Exercise description :: Every line below must be reproduced exactly; no pictures are to be included.

Material shown ::
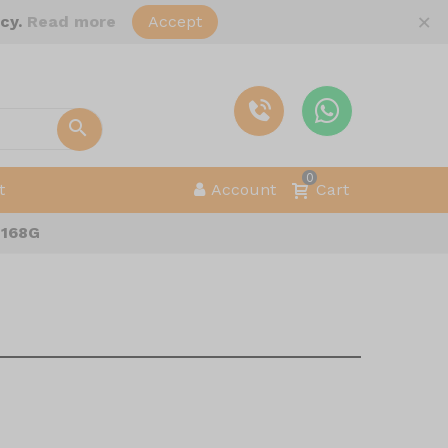
×
icy.
Read more
Accept
0
t
Account
Cart
 168G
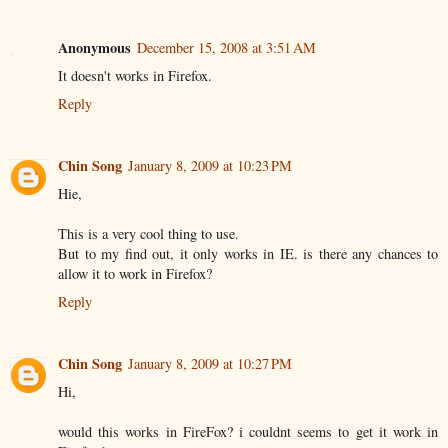
Anonymous
December 15, 2008 at 3:51 AM
It doesn't works in Firefox.
Reply
Chin Song
January 8, 2009 at 10:23 PM
Hie,
This is a very cool thing to use.
But to my find out, it only works in IE. is there any chances to
allow it to work in Firefox?
Reply
Chin Song
January 8, 2009 at 10:27 PM
Hi,
would this works in FireFox? i couldnt seems to get it work in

Task answer ::
×
icy.
Read more
Accept
0
t
Account
Cart
 168G
Anonymous
December 15, 2008 at 3:51 AM
It doesn't works in Firefox.
Reply
Chin Song
January 8, 2009 at 10:23 PM
Hie,
This is a very cool thing to use.
But to my find out, it only works in IE. is there any chances to
allow it to work in Firefox?
Reply
Chin Song
January 8, 2009 at 10:27 PM
Hi,
would this works in FireFox? i couldnt seems to get it work in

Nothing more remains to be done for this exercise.